Which lines of the data below hold "manager"? Copy each of them.

**********

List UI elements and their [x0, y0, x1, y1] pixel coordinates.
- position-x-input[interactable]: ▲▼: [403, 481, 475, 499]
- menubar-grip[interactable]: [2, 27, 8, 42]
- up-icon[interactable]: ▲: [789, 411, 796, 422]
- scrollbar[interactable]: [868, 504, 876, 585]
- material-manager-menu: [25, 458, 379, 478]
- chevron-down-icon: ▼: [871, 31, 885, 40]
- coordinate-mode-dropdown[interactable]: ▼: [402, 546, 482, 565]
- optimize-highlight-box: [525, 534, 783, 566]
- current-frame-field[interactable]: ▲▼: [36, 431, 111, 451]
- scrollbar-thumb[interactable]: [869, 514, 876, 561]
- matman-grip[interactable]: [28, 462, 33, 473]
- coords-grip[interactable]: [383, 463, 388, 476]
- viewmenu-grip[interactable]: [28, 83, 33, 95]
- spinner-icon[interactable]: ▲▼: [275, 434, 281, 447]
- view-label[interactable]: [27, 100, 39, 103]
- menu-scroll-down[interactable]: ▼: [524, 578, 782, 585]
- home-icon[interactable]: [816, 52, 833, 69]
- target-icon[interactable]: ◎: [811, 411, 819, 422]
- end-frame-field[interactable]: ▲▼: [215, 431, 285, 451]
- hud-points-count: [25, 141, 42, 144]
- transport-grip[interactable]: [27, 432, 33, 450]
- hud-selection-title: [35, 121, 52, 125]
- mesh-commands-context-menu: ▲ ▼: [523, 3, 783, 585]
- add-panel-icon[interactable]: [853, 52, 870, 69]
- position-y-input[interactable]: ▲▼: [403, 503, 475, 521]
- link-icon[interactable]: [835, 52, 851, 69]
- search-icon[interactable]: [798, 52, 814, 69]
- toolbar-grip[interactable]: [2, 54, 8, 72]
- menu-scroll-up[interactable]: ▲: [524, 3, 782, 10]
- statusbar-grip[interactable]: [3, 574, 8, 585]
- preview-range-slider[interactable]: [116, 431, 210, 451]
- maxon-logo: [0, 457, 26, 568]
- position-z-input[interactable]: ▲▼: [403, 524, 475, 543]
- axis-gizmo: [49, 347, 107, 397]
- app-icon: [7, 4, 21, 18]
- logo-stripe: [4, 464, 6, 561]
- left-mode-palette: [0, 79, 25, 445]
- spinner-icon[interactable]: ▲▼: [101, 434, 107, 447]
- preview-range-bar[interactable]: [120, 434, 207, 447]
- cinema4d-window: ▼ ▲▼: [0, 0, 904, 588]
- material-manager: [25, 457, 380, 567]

**********

● **TASK RESULT**
- material-manager-menu: [25, 458, 379, 478]
- material-manager: [25, 457, 380, 567]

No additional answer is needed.